A Waymo, divisão de veículos autônomos da Alphabet, intensificou sua presença jurídica na Europa ao registrar três novas entidades em um intervalo de apenas quinze dias. As novas filiais foram estabelecidas em Madri, Paris e Amsterdã, somando-se à unidade já existente em Munique, ativa desde junho. Apesar da movimentação burocrática, a empresa mantém silêncio absoluto sobre quaisquer planos de lançamento comercial ou testes de frota no continente.

Segundo reportagem do portal Xataka, a natureza das novas subsidiárias varia conforme a jurisdição. Enquanto a unidade francesa possui um objeto social explícito voltado ao transporte de passageiros com veículos autônomos, a filial holandesa parece direcionada a infraestrutura de computação. A criação da Waymo Iberia em Madri, por sua vez, levanta questões sobre o alcance da operação, que pode incluir Portugal, país que recentemente avançou em seu arcabouço legal para testes de tecnologia autônoma.

O peso da regulação na estratégia de expansão

A escolha estratégica das localizações não parece aleatória. A maioria das novas filiais está situada em países que já possuem ou estão desenvolvendo marcos regulatórios avançados para o Nível 4 de autonomia veicular. A França, por exemplo, permite operações comerciais sem motorista desde 2021 em zonas delimitadas, servindo como um campo de provas mais maduro para a tecnologia. A leitura aqui é que a Waymo está construindo uma estrutura de opções reais, garantindo presença legal onde o ambiente regulatório oferece menor resistência.

Vale notar que a existência de uma entidade legal não equivale a uma data de lançamento. O mercado europeu é conhecido por sua complexidade normativa, que envolve não apenas a autorização técnica dos veículos, mas uma rede intrincada de exigências de seguradoras e regulamentações municipais. A Waymo, ao se registrar agora, apenas garante a possibilidade de agir rapidamente assim que as condições de mercado e de governança se tornarem favoráveis.

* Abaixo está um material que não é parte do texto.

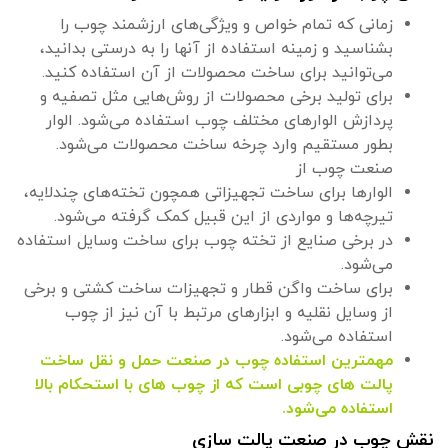
زمانی که تمام خواص و ویژگی‌های ارزشمند چوب را
بشناسید و زمینه استفاده از آنها را به درستی بدانید،
می‌توانید برای ساخت محصولات از آن استفاده کنید.
برای تولید برخی محصولات از روش‌هایی مثل تصفیه و
پردازش الوارهای مختلف چوب استفاده می‌شود. الوار
بطور مستقیم وارد چرخه ساخت محصولات می‌شود.
صنعت چوب از
الوارها برای ساخت تجهیزاتی همچون تخته‌های چندلایه،
تیرچه‌ها و مواردی از این قبیل کمک گرفته می‌شود.
در برخی صنایع از تخته چوب برای ساخت وسایل استفاده
می‌شود.
برای ساخت واگن قطار و تجهیزات ساخت کشتی و برخی
از وسایل نقلیه و ابزارهای مرتبط با آن نیز از چوب
استفاده می‌شود.
مهمترین استفاده چوب در صنعت حمل و نقل ساخت
پالت های چوبی است که از چوب های با استحکام بالا
استفاده می‌شود.
نقش چوب در صنعت پالت سازی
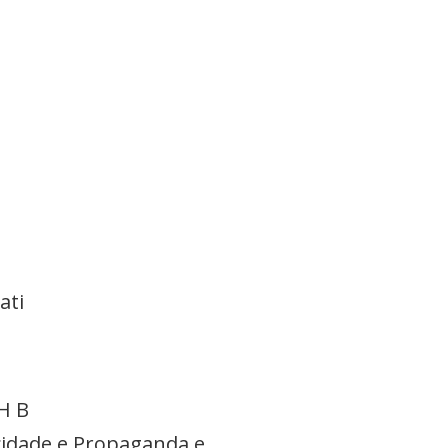
ati
H B
cidade e Propaganda e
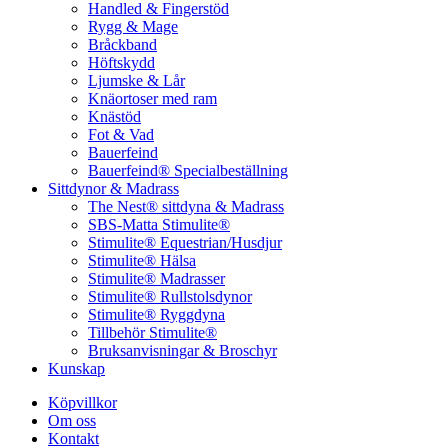
Handled & Fingerstöd
Rygg & Mage
Bråckband
Höftskydd
Ljumske & Lår
Knäortoser med ram
Knästöd
Fot & Vad
Bauerfeind
Bauerfeind® Specialbeställning
Sittdynor & Madrass
The Nest® sittdyna & Madrass
SBS-Matta Stimulite®
Stimulite® Equestrian/Husdjur
Stimulite® Hälsa
Stimulite® Madrasser
Stimulite® Rullstolsdynor
Stimulite® Ryggdyna
Tillbehör Stimulite®
Bruksanvisningar & Broschyr
Kunskap
Köpvillkor
Om oss
Kontakt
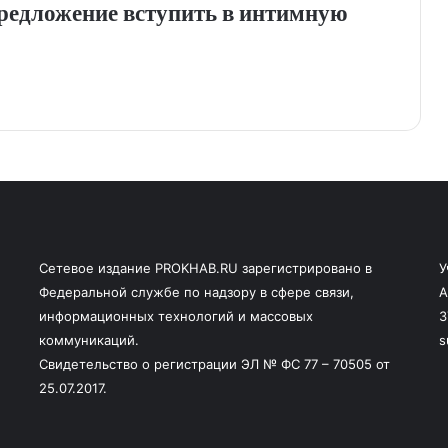
редложение вступить в интимную
Сетевое издание PROKHAB.RU зарегистрировано в
У
Федеральной службе по надзору в сфере связи,
А
информационных технологий и массовых
3
коммуникаций.
s
Свидетельство о регистрации ЭЛ № ФС 77 – 70505 от
25.07.2017.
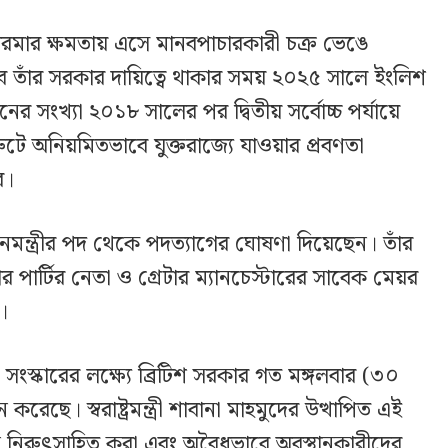
ার স্টারমার ক্ষমতায় এসে মানবপাচারকারী চক্র ভেঙে
 তাঁর সরকার দায়িত্বে থাকার সময় ২০২৫ সালে ইংলিশ
র সংখ্যা ২০১৮ সালের পর দ্বিতীয় সর্বোচ্চ পর্যায়ে
ে অনিয়মিতভাবে যুক্তরাজ্যে যাওয়ার প্রবণতা
ে।
ানমন্ত্রীর পদ থেকে পদত্যাগের ঘোষণা দিয়েছেন। তাঁর
র পার্টির নেতা ও গ্রেটার ম্যানচেস্টারের সাবেক মেয়র
ন।
 সংস্কারের লক্ষ্যে ব্রিটিশ সরকার গত মঙ্গলবার (৩০
করেছে। স্বরাষ্ট্রমন্ত্রী শাবানা মাহমুদের উত্থাপিত এই
াসন নিরুৎসাহিত করা এবং অবৈধভাবে অবস্থানকারীদের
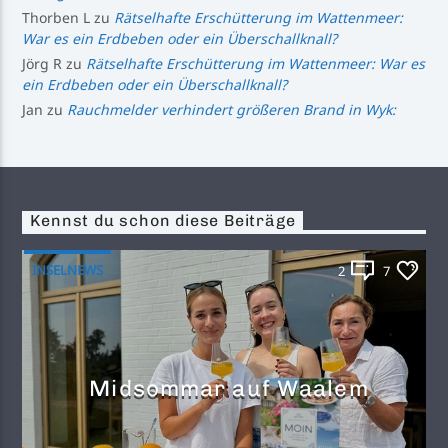
Thorben L
zu
Rätselhafte Erschütterung im Wattenmeer:
War es ein Erdbeben oder ein Überschallknall?
Jörg R
zu
Rätselhafte Erschütterung im Wattenmeer: War es
ein Erdbeben oder ein Überschallknall?
Jan
zu
Rauchmelder verhindert größeren Brand in Wyk:
Kennst du schon diese Beiträge
INSELNEWS
2
7
Midsommar auf Waalem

A dinâmica de desintermediação e o precedente Uber

Um sinal relevante da estratégia global da Waymo é sua recente postura em relação a intermediários. Em Phoenix, nos Estados Unidos, a empresa encerrou sua parceria com a Uber, trazendo a operação de volta para seu próprio aplicativo. A motivação é clara: após a consolidação da marca e o crescimento da demanda, a retenção da margem de 20% a 30% por corrida torna-se um imperativo financeiro. Esse movimento sugere que, no futuro europeu, a Waymo buscará controlar a experiência do usuário de ponta a ponta.

Essa busca por autonomia operacional reflete a maturidade do modelo de negócio da empresa. Ao operar com frota própria e plataforma direta, a Waymo não apenas captura mais valor, mas também retém dados valiosos sobre o comportamento do consumidor e o desempenho dos veículos. A transição de uma tecnologia de nicho para um serviço de massa exige que a empresa reduza custos de intermediação para escalar a rentabilidade.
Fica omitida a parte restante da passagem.